Saturday, January 16, 2010

Rabbit Recipes: Mustard Rabbit

Please enjoy the seventh entry in our collection of some of our favorite recipes for a great rabbit dinner!

First, a bit about our pastured rabbit:

Although somewhat an uncommon meat in the United States, rabbit is a popular meat in much of the rest of the world, especially in Europe.

Rabbit is a very healthy meat. It is lower in fat than turkey, chicken, beef or pork, and has a higher percentage of protein than any of them, too. It is very easy to digest and is often used for people on special diets. Weathertop rabbit is also unique in that our rabbits eat fresh grass every day, resulting in high levels of omega-3 fatty acids in their meat.

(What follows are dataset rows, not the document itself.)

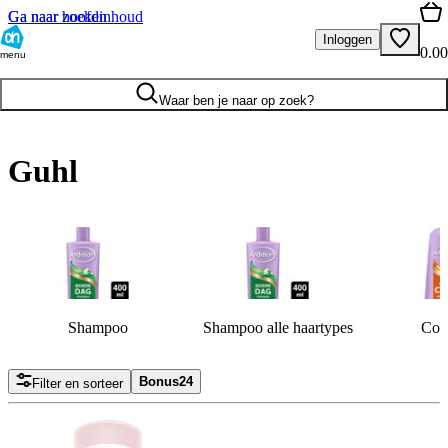
Ga naar hoofdinhoud
Ga naar zoeken
Inloggen
0.00
menu
Waar ben je naar op zoek?
Guhl
Shampoo
Shampoo alle haartypes
Cond
Bonus
24
Filter en sorteer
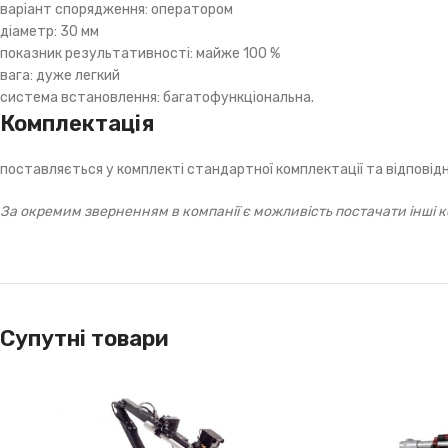
варіант спорядження: оператором
діаметр: 30 мм
показник результативності: майже 100 %
вага: дуже легкий
система встановлення: багатофункціональна.
Комплектація
поставляється у комплекті стандартної комплектації та відпові
За окремим зверненням в компанії є можливість постачати інші к
Супутні товари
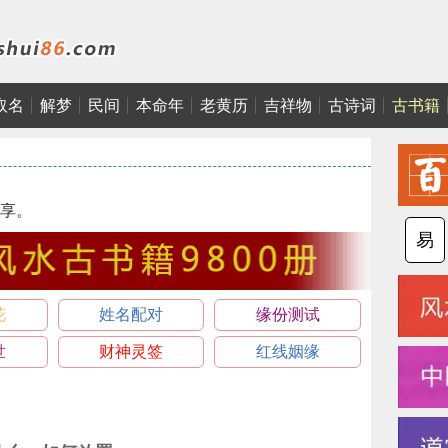
取名
解梦
民间
本命年
老黄历
吉祥物
古诗词
古书籍
享。
易
花
姓名配对
缘份测试
世
财神灵签
红线姻缘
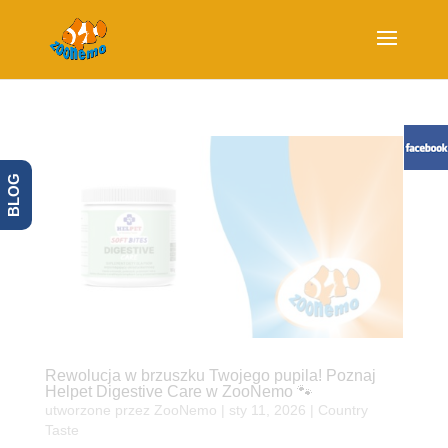
BLOG
Rewolucja w brzuszku Twojego pupila! Poznaj
Helpet Digestive Care w ZooNemo 🐾
utworzone przez
ZooNemo
|
sty 11, 2026
|
Country
Taste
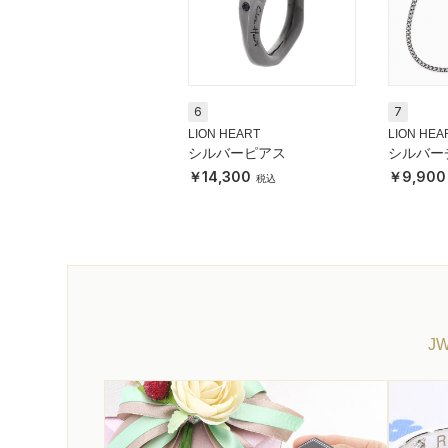
6
7
LION HEART
LION HEA
シルバーピアス
シルバー
レス
14,300
9,900
J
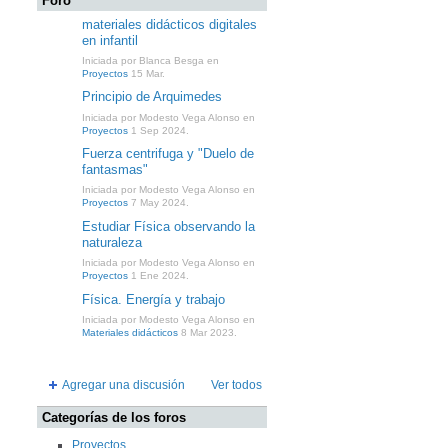
Foro
materiales didácticos digitales
en infantil
Iniciada por Blanca Besga en
Proyectos
15 Mar.
Principio de Arquimedes
Iniciada por Modesto Vega Alonso en
Proyectos
1 Sep 2024.
Fuerza centrifuga y "Duelo de
fantasmas"
Iniciada por Modesto Vega Alonso en
Proyectos
7 May 2024.
Estudiar Física observando la
naturaleza
Iniciada por Modesto Vega Alonso en
Proyectos
1 Ene 2024.
Física. Energía y trabajo
Iniciada por Modesto Vega Alonso en
Materiales didácticos
8 Mar 2023.
Agregar una discusión
Ver todos
Categorías de los foros
Proyectos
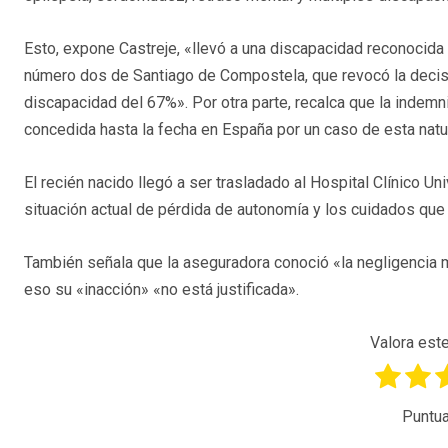
Esto, expone Castreje, «llevó a una discapacidad reconocida
número dos de Santiago de Compostela, que revocó la decisió
discapacidad del 67%». Por otra parte, recalca que la indem
concedida hasta la fecha en España por un caso de esta natu
El recién nacido llegó a ser trasladado al Hospital Clínico Uni
situación actual de pérdida de autonomía y los cuidados que 
También señala que la aseguradora conoció «la negligencia 
eso su «inacción» «no está justificada».
Valora este
Puntua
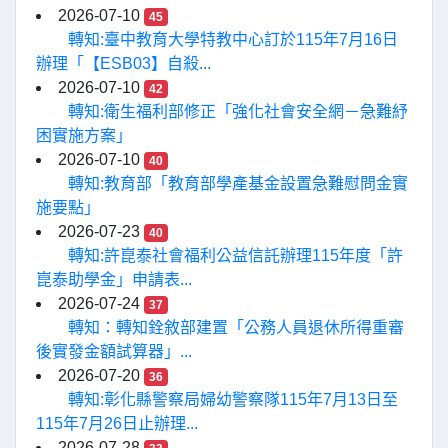
2026-07-10
45
轉知:臺中教育大學特教中心訂於115年7月16日
辦理「【ESB03】自殺...
2026-07-10
42
轉知:衛生福利部修正「強化社會安全網－急難紓
困實施方案」
2026-07-10
40
轉知:教育部「教育部學產基金設置急難慰問金實
施要點」
2026-07-23
40
轉知:許崑泰社會福利公益信託辦理115年度「許
崑泰助學金」申請表...
2026-07-24
37
轉知：轉知銓敘部建置「公務人員退休所得重審
後實發金額試算器」...
2026-07-20
36
轉知:彰化縣警察局婦幼警察隊115年7月13日至
115年7月26日止辦理...
2026-07-28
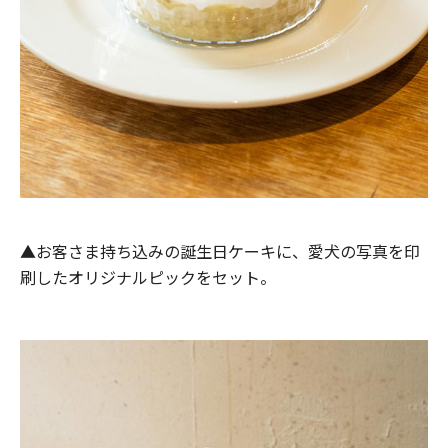
▲お客さま持ち込みの誕生日ケーキに、愛犬の写真を印
刷したオリジナルピックをセット。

A word about cooking your rabbit: As with all pasture-raised meats, you will need to cook rabbit a little "lower and slower" (lower heat and longer time) to prevent it from drying out. Also, because rabbit is so low in fat, it is advisable to cook it in a method using moisture, such as in a sauce, or well-covered.

Enjoy!


MUSTARD RABBIT

1 rabbit cut in pieces
1/2 cup Dijon mustard
Salt & pepper
3 Tbsp peanut (or other) oil
1 Tbsp butter
1/2 cup diced bacon
1/4 cup Cognac
2 Tbsp flour
2-3 cups dry white wine
1 cup stock

In 1 Tbsp oil brow bacon and set aside. Dredge rabbit pieces in mustard, salt & pepper. Add remaining oil and butter to pan with rabbit. Brown until golden, 10 minutes on each side. Pour Cognac over meat and flame. Transfer to platter. Sprinkle flour into pan drippings and stir until lightly browned. Pour in wine and stock, and add rabbit pieces. Cover and simmer until rabbit is tender, and sauce begins to thicken, about an hour. Stir in bacon and serve.